Book Review: Without a Claim

Without a Claim, by Grace Schulman is her seventh published collection of poetry. Schulman holds a PhD from New York University and is Distinguished Professor of English at Baruch College CUNY. She has taught poetry at Princeton, Columbia, and other universities. Schulman has served as Poetry Editor at the Nation, and director of the Poetry Center. Her work has also appeared in numerous journals. 

Without a Claim is the most traditional collection of poetry I read this month. Not rantings or socio-economic messages, but poetry like you read in English Literature class, almost magical. It takes the reader to a place where he or she can say, “Yes, this is what poetry is!” My first thoughts in reading were “This reminds me of Leaves of Grass.” Not necessarily in topic, but in feeling. It’s when you pick up the book with the idea of reading for half an hour and seemingly minutes later, you realize that four hours have gone by. My feeling of a Whitman influence was well grounded. Early on in the collection is the poem “Variations on a Line by Whitman.” 

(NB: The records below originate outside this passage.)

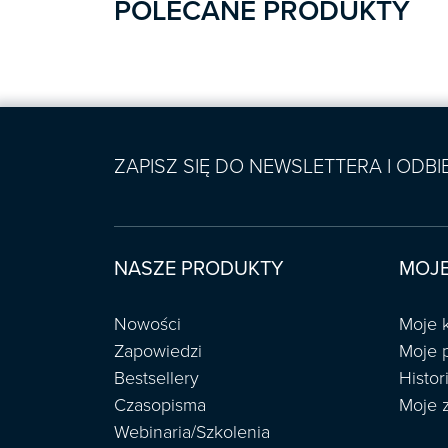
POLECANE PRODUKTY
ZAPISZ SIĘ DO NEWSLETTERA I ODB
NASZE PRODUKTY
MOJE
Nowości
Moje 
Zapowiedzi
Moje 
Bestsellery
Histo
Czasopisma
Moje 
Webinaria/Szkolenia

“Shadow” is a poem of about Paris singer and her relationship with a black American (soldier) trumpet player. Although not mentioned in the poem, after WWI black soldiers who married French women were given the choice of staying in France or going home…alone. This could very much be that story. There is history in the collection, but it is the background to the poetry rather than the subject. 

“Love in the Afternoon” is a poem that on the surface is about butterflies, but seems to be more about poetry and its grace and subtle movements. Here the beauty of nature manifests itself as poetry. “Green River” takes us to a country cemetery and we meet to those interred. They speak to us through their stones and leave us wanting to ask the dead a question. We know what the answer will be, but we ask anyway. Perhaps the cemetery shows us that in life, as much as in death, that we all want the same thing and no matter who we are, we all connected by something as simple as a gravel path. 

Without a Claim is poetry that is enchanting and you will read it and reread it again. There seems to be something to be gained at each reread. The imagery crystal clear and enticing. This is a work that you will want to keep and read over and over again. Simply an amazing experience.